26 June 2014

A Russian Summer

Unexpected Seasons

Winters are long around St Petersburg but less severe than in parts of the United States.  Pushkin wrote about the beauty of autumn in our city area but the current climate is usually rainy, and cold.

We hope for good May weather, but spring is often cold and wet. This year both our village and St Petersburg had several hot May days, then raw weather two weeks before summer began on June 21.  June’s cold days and nights have been unusually severe, making for an even shorter growing season.

Larissa planted with an astrology gardening calendar around June 10.  Europeans talk of summer starting June 1, but this year we see no sign of continual warm weather until July.  What’s hopeful is that the nights are getting warmer, from lows of 1 to 5 C to 10 C and better.

An Unwanted Adventure

The Ostashkov to Peno road, on the way to Zaloze, is atrocious... one lane each way with no dividers and bad shoulders which people drive at dangerous speeds.  Our driver, Dima, wears racing gloves which provide a lugubrious contrast to his old Lada with broken  suspension. 

He seems always pressed for time.  In Russia, it’s customary that the man passenger sits up front, the woman in back.  I dreaded this ride but we could find no one else to take us.  

Halfway to Peno, we were racing in the rain, passing cars and trucks on curves, careening along patchy macadam. The car was shuddering over pot holes.   He ignored the first request to take it easy.  I’m known as a quiet foreigner, but then I screamed in two languages to slow down... and added what I thought of him.  It was hard to tell if he adjusted his driving, but he seemed to become afraid of me, as he kept glancing my way.

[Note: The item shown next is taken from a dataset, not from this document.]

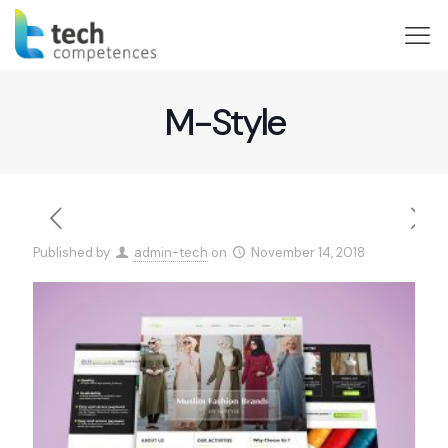
M-Style
Published by
admin-tech
on
November 14, 2018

Our banya, Peno supermarkets, and mobile grocery stores...

The other day we lit the fire in our banya for the first time this summer.  Now at 71, my love of novelty and adventure are replaced with a wish for simple comfort.  We have a solar shower waiting a few hot days to make it ready, but for Larissa and most Russians, the banya with its many steps, is an essential part of their being.  Larissa noted that we had plenty of hot water, so she invited the people across the way to use the banya when we were finished.  Their grandson, a youngster, was delighted with the old fashioned structure and the splashing of water!

Peno, southeast of us, is changing.  Passenger trains no longer stop there.  But there is a commercial revolution... three supermarkets have opened since a year or so ago.  Larisa found lettuce for sale... the first time we have been able to buy it while on vacation in ten years!

On Tuesdays Lena arrives from Zabelino, the simple town next to us, where she runs the government grocery store.  She has an old truck autolavka from which she sells basic supplies, the best grey bread, and newspapers. We also have two privately owned autolavka stores...  Nadia on Wednesdays and Natasha on Saturdays, with a refrigerator that allows for the sale of a range of perishables, besides the usual canned foods and packaged products.    Now we are well fed, expecting better weather, and staying warm by our wood fired stove.  Stop by for salad and supper!